Climate risk will continue to permeate the oil and gas sector throughout 2020 as companies come under increasing pressure from shareholders and regulators to demonstrate how they are dealing with the threat. Crucially, this year’s annual results will show us how closely companies are aligned with the TCFD recommendations, a set of guidelines designed to help organisations assess and disclose the climate risks they face. They should reveal whether strategies are in step with a worldwide goal of limiting global temperature rise to 2˚C and the higher risks from more frequent and intense weather events.
Repsol led the way with a pledge to align its exploration strategy with the Paris Climate goals, while Shell and other European-based companies have invested in biofuels and wind and solar energy much more substantively than US counterparts. With regulators threatening mandatory climate risk disclosures in the near future, investors will be watching closely to see which companies are taking the initiative.
The big gap we see is that many companies in the sector are still failing to use accurate and granular climate data to analyse the resilience of their corporate strategy.
Those that do will add consistency and credibility to the process and take a significant step towards convincing investors that these risks are being managed appropriately.
Environmental, social and governance (ESG)
The environmental, social and governance (ESG) agenda continues to be front and centre of any discussion related to oil and gas.
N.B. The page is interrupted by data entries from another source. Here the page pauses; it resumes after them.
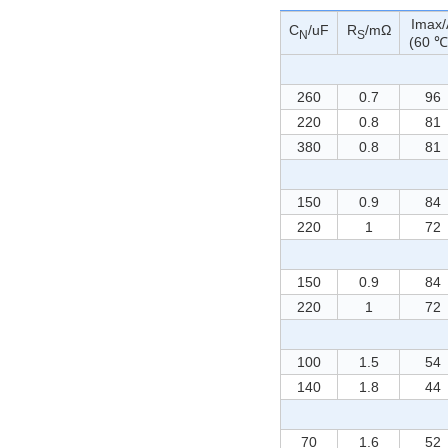
Imax/
C
/uF
R
/mΩ
N
S
(60 ℃
260
0.7
96
220
0.8
81
380
0.8
81
150
0.9
84
220
1
72
150
0.9
84
220
1
72
100
1.5
54
140
1.8
44
70
1.6
52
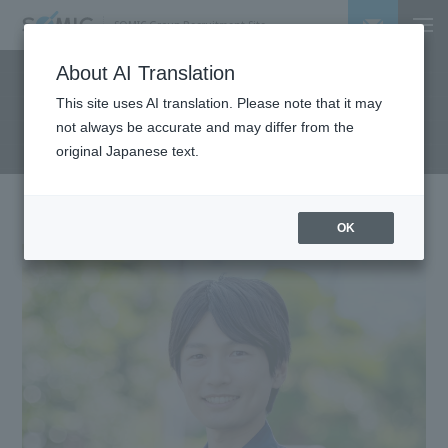
SOMIC Group Recruitment Site
About AI Translation
Employee Interviews
This site uses AI translation. Please note that it may
not always be accurate and may differ from the
original Japanese text.
OK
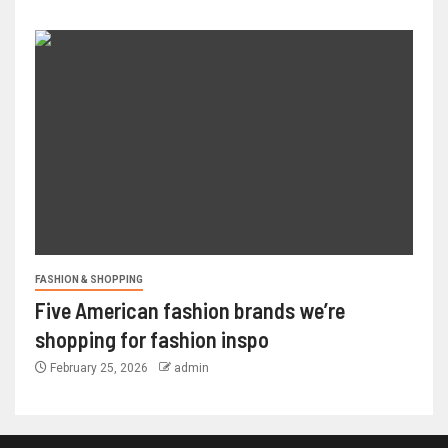
FASHION & SHOPPING
Five American fashion brands we’re
shopping for fashion inspo
February 25, 2026
admin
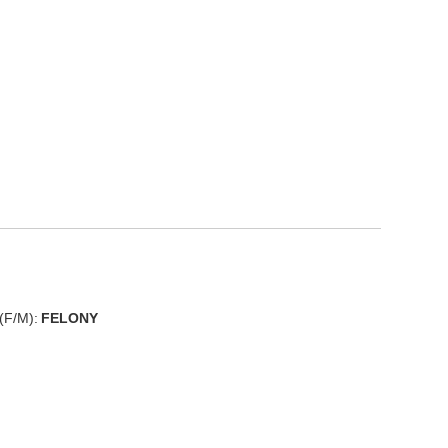
(F/M):
FELONY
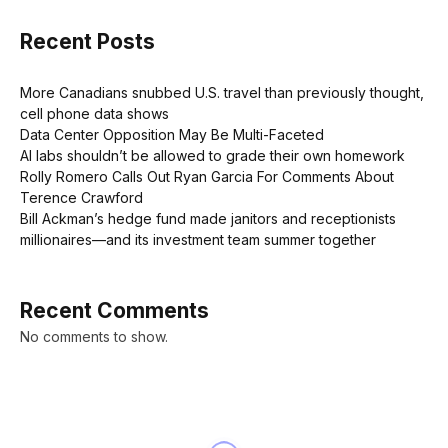
Recent Posts
More Canadians snubbed U.S. travel than previously thought,
cell phone data shows
Data Center Opposition May Be Multi-Faceted
AI labs shouldn’t be allowed to grade their own homework
Rolly Romero Calls Out Ryan Garcia For Comments About
Terence Crawford
Bill Ackman’s hedge fund made janitors and receptionists
millionaires—and its investment team summer together
Recent Comments
No comments to show.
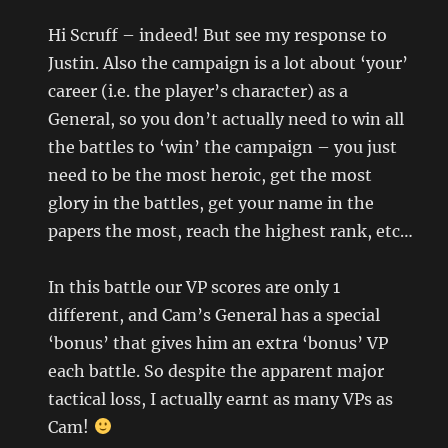
Hi Scruff – indeed! But see my response to
Justin. Also the campaign is a lot about ‘your’
career (i.e. the player’s character) as a
General, so you don’t actually need to win all
the battles to ‘win’ the campaign – you just
need to be the most heroic, get the most
glory in the battles, get your name in the
papers the most, reach the highest rank, etc…
In this battle our VP scores are only 1
different, and Cam’s General has a special
‘bonus’ that gives him an extra ‘bonus’ VP
each battle. So despite the apparent major
tactical loss, I actually earnt as many VPs as
Cam!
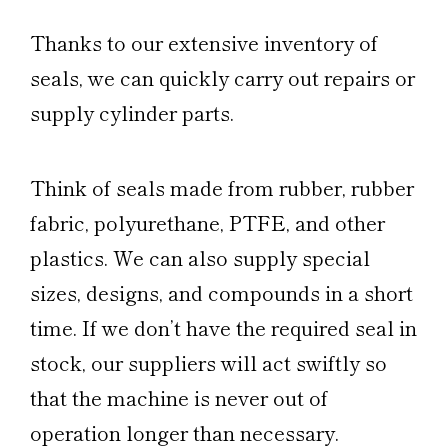
Thanks to our extensive inventory of
seals, we can quickly carry out repairs or
supply cylinder parts.
Think of seals made from rubber, rubber
fabric, polyurethane, PTFE, and other
plastics. We can also supply special
sizes, designs, and compounds in a short
time. If we don’t have the required seal in
stock, our suppliers will act swiftly so
that the machine is never out of
operation longer than necessary.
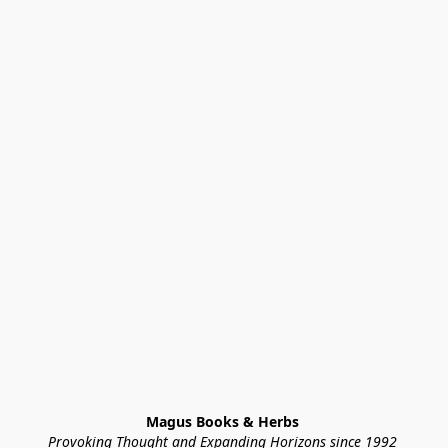
Magus Books & Herbs 
Provoking Thought and Expanding Horizons since 1992 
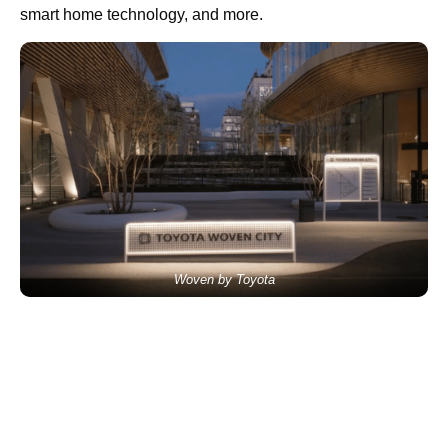
smart home technology, and more.
Woven by Toyota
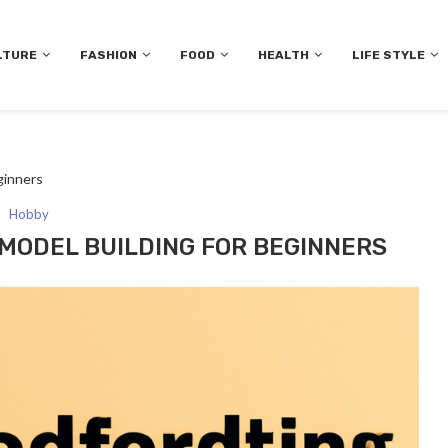
LTURE
FASHION
FOOD
HEALTH
LIFE STYLE
ginners
Hobby
 MODEL BUILDING FOR BEGINNERS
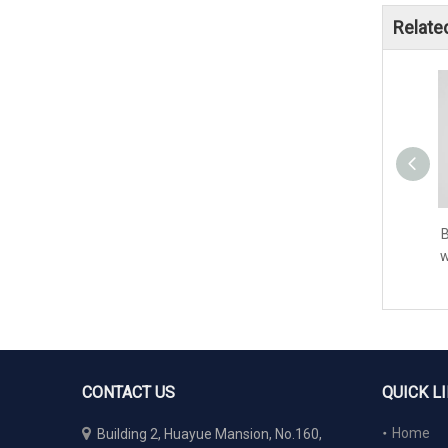
Relate
B
w
CONTACT US
QUICK L

Home
Building 2, Huayue Mansion, No.160,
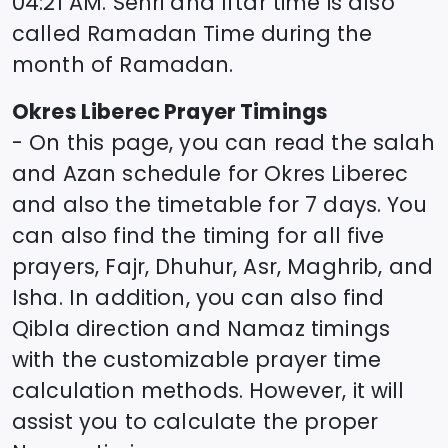
04:21
AM. Sehri and Iftar time is also
called Ramadan Time during the
month of Ramadan.
Okres Liberec
Prayer Timings
- On this page, you can read the salah
and Azan schedule for
Okres Liberec
and also the timetable for 7 days. You
can also find the timing for all five
prayers, Fajr, Dhuhur, Asr, Maghrib, and
Isha. In addition, you can also find
Qibla direction and Namaz timings
with the customizable prayer time
calculation methods. However, it will
assist you to calculate the proper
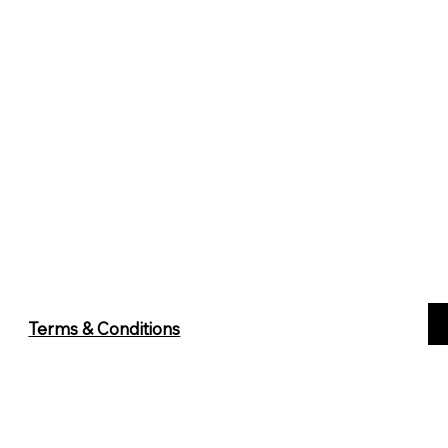
Terms & Conditions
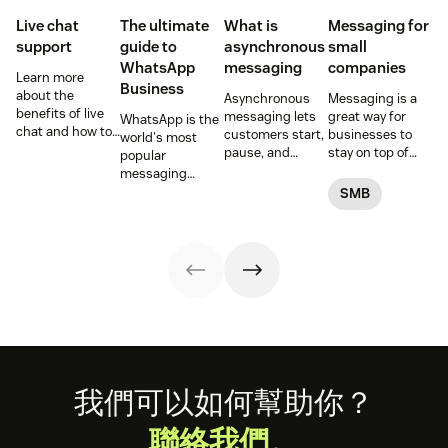
Live chat
The ultimate
What is
Messaging for
support
guide to
asynchronous
small
WhatsApp
messaging
companies
Learn more
Business
about the
Asynchronous
Messaging is a
benefits of live
messaging lets
great way for
WhatsApp is the
chat and how to
customers start,
businesses to
world's most
use chat support
pause, and
stay on top of
popular
services in your
resume
customer
messaging
business.
conversations at
conversations.
platform. But for
SMB
their
Here's how to get
companies, the
convenience.
started.
Business version
Read on to learn
unlocks a suite
how to optimize
of professional
it with AI.
tools. This guide
covers
everything you
need to know to
set up, manage,
and enhance
your brand’s
Footer
我們可以如何幫助你？
presence on
WhatsApp
聯絡我們。
Business.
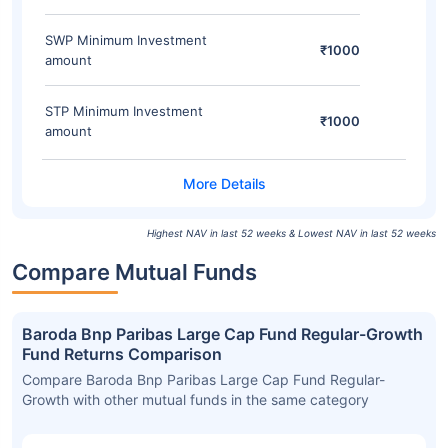
SWP Minimum Investment
₹1000
amount
STP Minimum Investment
₹1000
amount
Highest NAV in last 52 weeks & Lowest NAV in last 52 weeks
Compare Mutual Funds
Baroda Bnp Paribas Large Cap Fund Regular-Growth
Fund Returns Comparison
Compare Baroda Bnp Paribas Large Cap Fund Regular-
Growth with other mutual funds in the same category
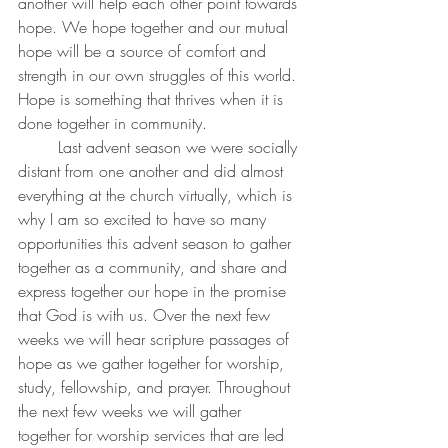
another will help each other point towards 
hope. We hope together and our mutual 
hope will be a source of comfort and 
strength in our own struggles of this world. 
Hope is something that thrives when it is 
done together in community. 
	Last advent season we were socially 
distant from one another and did almost 
everything at the church virtually, which is 
why I am so excited to have so many 
opportunities this advent season to gather 
together as a community, and share and 
express together our hope in the promise 
that God is with us. Over the next few 
weeks we will hear scripture passages of 
hope as we gather together for worship, 
study, fellowship, and prayer. Throughout 
the next few weeks we will gather 
together for worship services that are led 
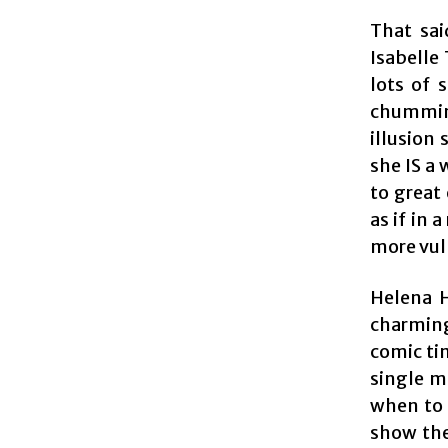
That sai
Isabelle 
lots of 
chummine
illusion 
she IS a 
to great
as if in 
more vu
Helena H
charming
comic tim
single m
when to 
show the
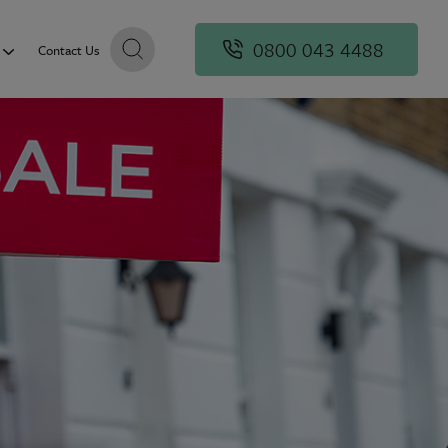
0800 043 4488
Contact Us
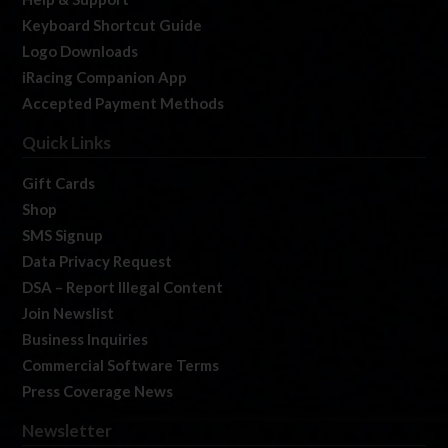
Keyboard Shortcut Guide
Logo Downloads
iRacing Companion App
Accepted Payment Methods
Quick Links
Gift Cards
Shop
SMS Signup
Data Privacy Request
DSA – Report Illegal Content
Join Newslist
Business Inquiries
Commercial Software Terms
Press Coverage News
Newsletter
While energy companies are trying to offset risks to their brand-related to climate change through green initiatives and attempts to limit carbon emissions, the next reputational risk waiting in the wings is likely to be their supply chains.
To date, we have seen that energy companies often fail to integrate ESG or sustainability-related initiatives into their supply chain strategies. As investors and consumers alike continue to press businesses to implement measurable and sustainable change to their ESG practices, energy companies have largely lagged behind other industries in integrating this into their supply chains.
To be sure, the majors are very much in the crosshairs of climate-related protesters, including the recent Extinction Rebellion movement, but these protests are largely linked to the direct operations of energy producers, i.e. the extraction of fossil fuels. Our view is that a step change is needed in the thinking of energy companies with regards to integrating ESG risks into their supply chains; if not, they risk the type of scrutiny from the media and NGOs that we’ve seen hit the F&B and retail sectors relating to the circular economy, environmental degradation and labour rights.
A recent report suggested that carbon emissions from suppliers to the energy industry are on average 5.5 times greater than those linked to direct operations. The continued focus on ESG in the supply chain is not going away and will likely emerge as a key theme throughout 2020.